UNIVERSITY PARK, Pa. — Social scientists rely on data to study social problems. However, data from traditional surveys can be difficult and time consuming to collect, as well as inaccurate, since not all factors can be measured well. A National Science Foundation-funded Penn State project will evaluate the accuracy of using Twitter data to represent populations across different demographic groups.
According to principal investigator Guangqing Chi, associate professor of rural sociology and demography and public health sciences in the Department of Agricultural Economics, Sociology, and Education, and a Social Science Research Institute co-funded faculty member, Twitter data is generated by a large number of people in real time, is rapidly growing and easily accessible, and is drawing interest from many research disciplines.

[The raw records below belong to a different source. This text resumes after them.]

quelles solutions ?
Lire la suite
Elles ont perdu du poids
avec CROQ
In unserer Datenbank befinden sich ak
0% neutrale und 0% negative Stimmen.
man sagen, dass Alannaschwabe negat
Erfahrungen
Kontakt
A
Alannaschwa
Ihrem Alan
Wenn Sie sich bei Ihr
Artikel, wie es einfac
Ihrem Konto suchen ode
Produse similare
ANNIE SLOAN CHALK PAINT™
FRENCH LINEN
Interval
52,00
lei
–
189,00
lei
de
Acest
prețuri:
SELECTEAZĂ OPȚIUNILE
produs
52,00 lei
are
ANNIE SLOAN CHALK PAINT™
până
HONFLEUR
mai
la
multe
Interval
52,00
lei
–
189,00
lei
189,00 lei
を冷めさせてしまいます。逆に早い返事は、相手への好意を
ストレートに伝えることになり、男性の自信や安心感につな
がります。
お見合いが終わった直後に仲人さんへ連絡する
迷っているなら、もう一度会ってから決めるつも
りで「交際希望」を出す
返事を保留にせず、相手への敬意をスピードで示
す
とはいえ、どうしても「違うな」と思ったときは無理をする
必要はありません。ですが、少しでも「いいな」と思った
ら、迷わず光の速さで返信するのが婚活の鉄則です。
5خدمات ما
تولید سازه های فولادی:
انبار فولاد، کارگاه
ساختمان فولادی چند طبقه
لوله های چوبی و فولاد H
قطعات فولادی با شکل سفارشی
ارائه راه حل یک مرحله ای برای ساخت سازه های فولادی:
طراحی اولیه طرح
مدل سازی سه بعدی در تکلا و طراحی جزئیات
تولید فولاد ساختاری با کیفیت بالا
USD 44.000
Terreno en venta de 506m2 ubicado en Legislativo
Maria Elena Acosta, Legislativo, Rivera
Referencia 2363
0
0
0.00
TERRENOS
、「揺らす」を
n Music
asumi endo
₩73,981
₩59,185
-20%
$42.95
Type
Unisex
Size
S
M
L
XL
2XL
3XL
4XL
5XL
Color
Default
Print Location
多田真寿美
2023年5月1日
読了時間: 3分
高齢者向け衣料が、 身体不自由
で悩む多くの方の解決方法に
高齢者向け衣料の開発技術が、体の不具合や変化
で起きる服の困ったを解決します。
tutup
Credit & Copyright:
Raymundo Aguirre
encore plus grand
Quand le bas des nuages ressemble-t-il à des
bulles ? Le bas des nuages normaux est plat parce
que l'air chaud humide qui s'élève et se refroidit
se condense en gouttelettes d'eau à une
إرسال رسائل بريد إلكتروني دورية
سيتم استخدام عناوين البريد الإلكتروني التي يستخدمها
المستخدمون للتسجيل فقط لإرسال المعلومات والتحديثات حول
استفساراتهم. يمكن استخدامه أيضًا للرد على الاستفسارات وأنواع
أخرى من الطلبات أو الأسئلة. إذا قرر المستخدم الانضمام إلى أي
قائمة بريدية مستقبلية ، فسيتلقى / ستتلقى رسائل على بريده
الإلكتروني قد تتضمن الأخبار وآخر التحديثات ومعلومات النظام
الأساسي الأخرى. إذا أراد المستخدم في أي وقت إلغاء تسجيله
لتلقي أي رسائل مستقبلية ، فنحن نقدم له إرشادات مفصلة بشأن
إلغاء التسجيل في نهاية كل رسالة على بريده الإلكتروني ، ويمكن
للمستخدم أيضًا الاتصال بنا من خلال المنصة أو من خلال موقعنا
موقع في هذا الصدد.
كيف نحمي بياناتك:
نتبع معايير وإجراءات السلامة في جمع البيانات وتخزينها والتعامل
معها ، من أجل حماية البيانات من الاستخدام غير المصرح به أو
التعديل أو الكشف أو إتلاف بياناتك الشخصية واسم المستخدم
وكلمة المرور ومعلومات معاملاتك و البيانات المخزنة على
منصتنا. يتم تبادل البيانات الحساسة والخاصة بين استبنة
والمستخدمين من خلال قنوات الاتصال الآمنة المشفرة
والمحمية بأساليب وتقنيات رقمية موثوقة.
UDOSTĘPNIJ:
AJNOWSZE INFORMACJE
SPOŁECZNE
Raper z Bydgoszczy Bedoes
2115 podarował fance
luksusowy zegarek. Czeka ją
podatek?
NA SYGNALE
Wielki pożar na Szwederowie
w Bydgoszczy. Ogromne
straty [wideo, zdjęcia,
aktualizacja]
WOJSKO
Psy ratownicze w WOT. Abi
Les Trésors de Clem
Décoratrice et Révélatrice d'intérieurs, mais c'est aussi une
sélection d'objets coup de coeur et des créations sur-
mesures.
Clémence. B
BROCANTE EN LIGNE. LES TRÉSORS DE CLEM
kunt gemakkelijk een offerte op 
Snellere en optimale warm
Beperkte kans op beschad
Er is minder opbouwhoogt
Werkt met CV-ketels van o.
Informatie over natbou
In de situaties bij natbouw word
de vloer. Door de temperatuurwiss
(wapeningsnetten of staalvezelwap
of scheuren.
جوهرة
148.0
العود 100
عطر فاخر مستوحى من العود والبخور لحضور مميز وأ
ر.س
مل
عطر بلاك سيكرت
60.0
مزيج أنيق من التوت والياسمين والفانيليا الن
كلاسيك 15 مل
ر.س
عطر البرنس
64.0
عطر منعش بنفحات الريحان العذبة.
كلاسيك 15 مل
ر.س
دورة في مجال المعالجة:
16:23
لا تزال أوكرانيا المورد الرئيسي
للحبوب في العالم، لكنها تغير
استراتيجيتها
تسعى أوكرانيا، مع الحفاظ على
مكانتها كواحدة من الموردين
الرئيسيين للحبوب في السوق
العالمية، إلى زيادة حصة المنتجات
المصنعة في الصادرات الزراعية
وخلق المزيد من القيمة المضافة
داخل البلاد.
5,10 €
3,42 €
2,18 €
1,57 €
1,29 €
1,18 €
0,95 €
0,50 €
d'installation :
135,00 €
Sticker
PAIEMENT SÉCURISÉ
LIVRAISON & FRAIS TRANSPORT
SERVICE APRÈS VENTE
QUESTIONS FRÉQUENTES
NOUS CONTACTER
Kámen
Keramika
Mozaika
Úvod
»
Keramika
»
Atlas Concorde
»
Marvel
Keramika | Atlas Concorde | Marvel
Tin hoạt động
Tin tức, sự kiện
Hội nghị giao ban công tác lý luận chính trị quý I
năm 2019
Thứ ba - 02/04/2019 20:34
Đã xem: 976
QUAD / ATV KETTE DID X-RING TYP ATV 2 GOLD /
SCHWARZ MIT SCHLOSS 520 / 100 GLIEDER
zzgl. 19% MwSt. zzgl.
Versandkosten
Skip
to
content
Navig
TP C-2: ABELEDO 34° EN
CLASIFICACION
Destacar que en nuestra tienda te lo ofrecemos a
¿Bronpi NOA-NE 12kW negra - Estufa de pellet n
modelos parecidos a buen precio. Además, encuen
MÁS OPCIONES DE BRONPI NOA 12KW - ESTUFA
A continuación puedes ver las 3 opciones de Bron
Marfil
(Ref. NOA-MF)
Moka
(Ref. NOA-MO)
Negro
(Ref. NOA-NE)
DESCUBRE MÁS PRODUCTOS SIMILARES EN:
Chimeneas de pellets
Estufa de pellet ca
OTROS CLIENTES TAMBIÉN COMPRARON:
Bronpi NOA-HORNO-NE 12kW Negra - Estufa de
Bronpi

“Twitter data has great potential for understanding population dynamics, however, the use of the data has been resisted by social scientists, largely because we know little about the users’ demographic characteristics,” said Chi.
Chi, who also serves as director of the Computational and Spatial Analysis Core of the Social Science Research Institute and Population Research Institute, and his team aim to make Twitter data useful for social science research by evaluating how Twitter users represent — or misrepresent — the population and will develop and test data weights that, when applied to Twitter data, will make the results more representative of the population as a whole.
The three-year, $500,000 project will compile geotagged tweets from 2014 to 2017 and compare the data to county census data in the U.S. The team will refine existing methods to determine demographics such as age, sex and race/ethnicity, and use these values to predict county-wide characteristics. The team will also determine if Twitter data can be used to estimate migration at the county level by comparing it to the Internal Revenue Service migration data, as well as estimates of Puerto Rico migrants to the continent after Hurricane Maria.
“If Twitter data can achieve high levels of validity, it will be a breakthrough for using Twitter data for population research and will significantly advance population science,” according to Jennifer Van Hook, Roy C. Buck Professor of Sociology and Demography. The work will be documented so that the researchers' methods can be applied to other forms of social media.
The research will also enable demographers and sociologists to strengthen research in many other social science disciplines that use demographic data. It could have a direct and significant impact on small-area population estimation and forecasting by providing real-time estimates of population demographics for small-scale geographies, which could have many applications, such as enhancing emergency management and disaster response.
Seed funding for the project was provided by the Social Science Research Institute, Population Research Institute, and Institute for CyberScience. Other researchers on the project include Eric Plutzer, professor of political science; Jennifer Van Hook, Roy C. Buck Professor of Sociology and Demography; Heng Xu, associate professor of information science and technology; Junjun Yin, research associate; and Don Miller, research analyst/programmer, all at Penn State.